INTRODUCTION: Since the release of the World Health Report in 2000, health system performance ranking studies have garnered significant health policy attention. However, this literature has produced variable results. The objective of this study was to synthesize the research and analyze the ranked performance of Canada's health system on the international stage. METHOD: We conducted a scoping review exploring Canada's place in ranked health system performance among its peer Organisation for Economic Co-operation and Development countries. Arksey and O'Malley's five-stage scoping review framework was adopted, yielding 48 academic and grey literature articles. A literature extraction tool was developed to gather information on themes that emerged from the literature. SYNTHESIS: Although various methodologies were used to rank health system performance internationally, results generally suggested that Canada has been a middle-of-the-pack performer in overall health system performance for the last 15 years.

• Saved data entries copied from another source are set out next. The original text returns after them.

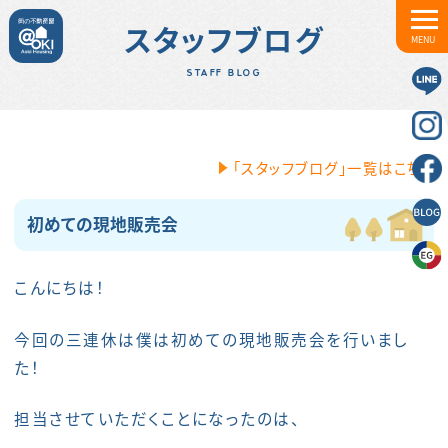
スタッフブログ
MENU
STAFF BLOG
「スタッフブログ」一覧はこちら
初めての現地販売会
こんにちは！
今回の三連休は僕は初めての現地販売会を行いまし
た！
担当させていただくことになったのは、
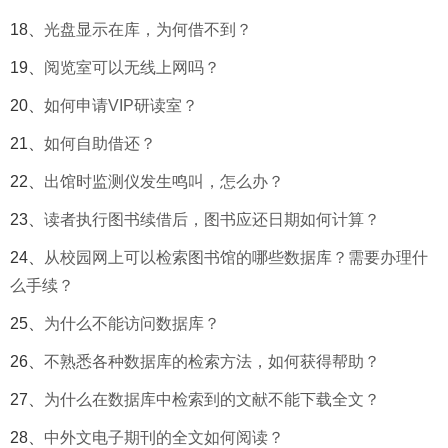
18、
光盘显示在库，为何借不到？
19、
阅览室可以无线上网吗？
20、
如何申请VIP研读室？
21、
如何自助借还？
22、
出馆时监测仪发生鸣叫，怎么办？
23、
读者执行图书续借后，图书应还日期如何计算？
24、
从校园网上可以检索图书馆的哪些数据库？需要办理什
么手续？
25、
为什么不能访问数据库？
26、
不熟悉各种数据库的检索方法，如何获得帮助？
27、
为什么在数据库中检索到的文献不能下载全文？
28、
中外文电子期刊的全文如何阅读？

Canada's overall rankings were 7/191, 11/24, 10/11, 10/17, "Promising" and "B" grade across different studies. According to past literature, Canada performed well in areas of efficiency, productivity, attaining health system goals, years of life lived with disability and stroke mortality. By contrast, Canada performed poorly in areas related to disability-adjusted life expectancy, potential years of life lost, obesity in adults and children, diabetes, female lung cancer and infant mortality. CONCLUSION: As countries introduce health system reforms aimed at improving the health of populations, international comparisons are useful to inform cross-country learning in health and social policy. While ranking systems do have shortcomings, they can serve to shine a spotlight on Canada's health system strengths and weaknesses to better inform the health policy agenda.